(DATA TO EXAMINE Opens)

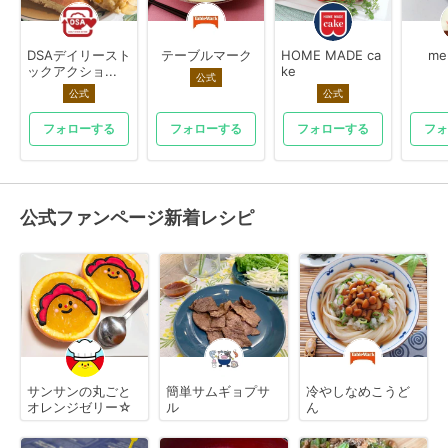
DSAデイリースト
テーブルマーク
HOME MADE ca
me
ックアクショ...
ke
公式
公式
公式
フォローする
フォローする
フォローする
フォ
公式ファンページ新着レシピ
サンサンの丸ごと
簡単サムギョプサ
冷やしなめこうど
オレンジゼリー☆
ル
ん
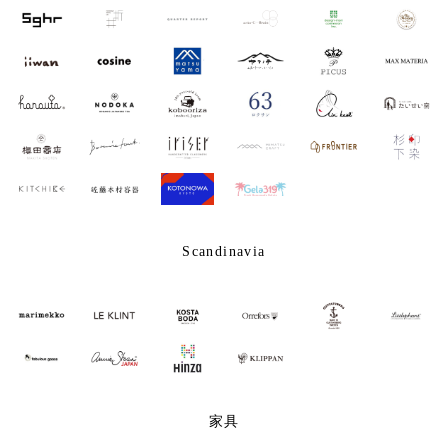
Scandinavia
家具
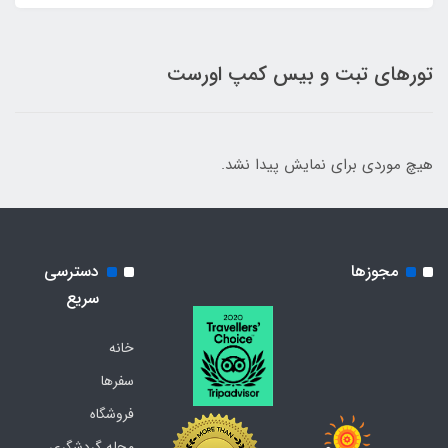
تورهای تبت و بیس کمپ اورست
هیچ موردی برای نمایش پیدا نشد.
مجوزها
دسترسی
سریع
خانه
سفرها
فروشگاه
مجله گردشگری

(DATA TO EXAMINE Closes)

* [WHAT YOU WILL DO] Once you find the line that contains "Scandinavia", reproduce it and every line after it through the end of the entries above, exactly as written, with no pictures.

* [ANSWER TO THIS TASK]
Scandinavia
家具
تورهای تبت و بیس کمپ اورست
هیچ موردی برای نمایش پیدا نشد.
مجوزها
دسترسی
سریع
خانه
سفرها
فروشگاه
مجله گردشگری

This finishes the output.